(Source data begins)
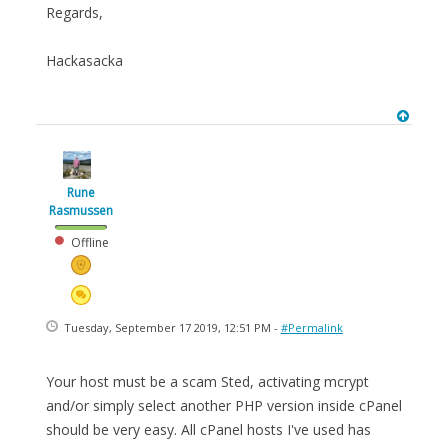
Regards,
Hackasacka
Rune
Rasmussen
Offline
Tuesday, September 17 2019, 12:51 PM -
#Permalink
Your host must be a scam Sted, activating mcrypt
and/or simply select another PHP version inside cPanel
should be very easy. All cPanel hosts I've used has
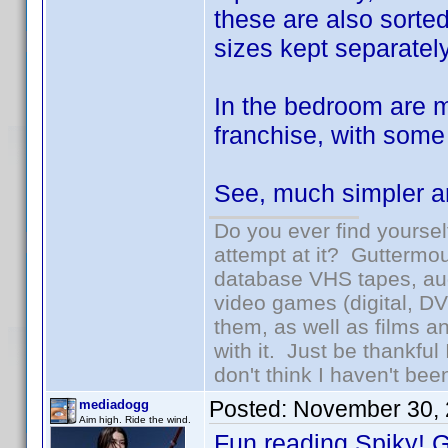
these are also sorted
sizes kept separately
In the bedroom are 
franchise, with some 
See, much simpler an
Do you ever find yourself
attempt at it? Guttermou
database VHS tapes, aud
video games (digital, D
them, as well as films an
with it. Just be thankful
don't think I haven't bee
Posted:
November 30, 
mediadogg
Aim high. Ride the wind.
Fun reading Spiky! G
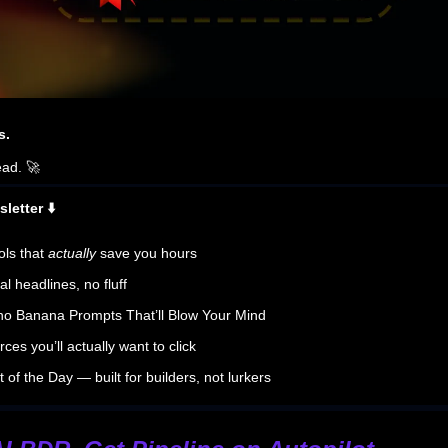
s.
ead. 🚀
letter ⬇️
ols that
actually
save you hours
al headlines, no fluff
no Banana Prompts That’ll Blow Your Mind
ces you’ll actually want to click
 of the Day — built for builders, not lurkers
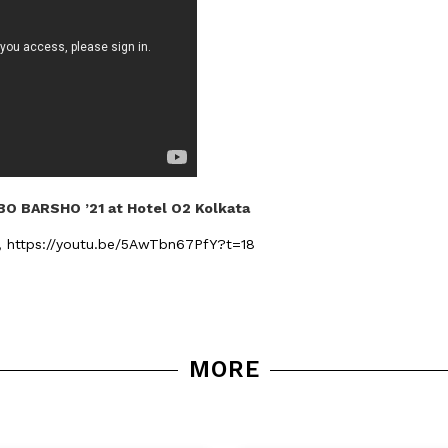
O BARSHO ’21 at Hotel O2 Kolkata
n,
https://youtu.be/5AwTbn67PfY?t=18
MORE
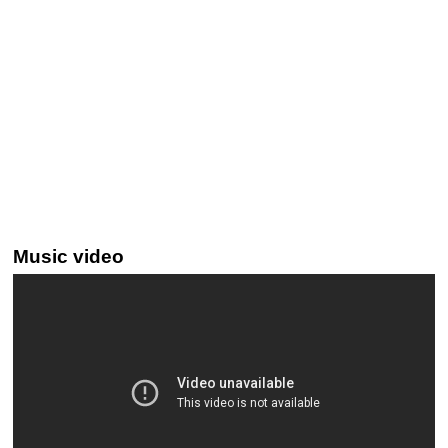
Music video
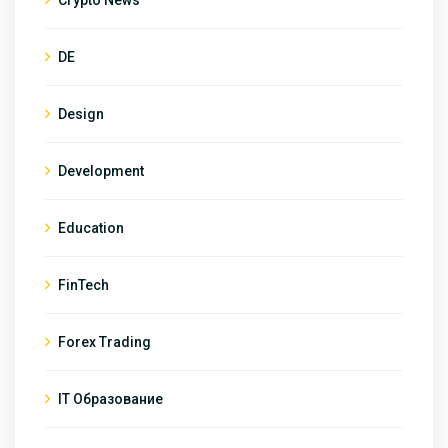
DE
Design
Development
Education
FinTech
Forex Trading
IT Образование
(Source data ends)
=== What is being asked ===
Looking at the entries, work out how many lines include the word "actually" and give the number by itself.

=== Answer space ===
2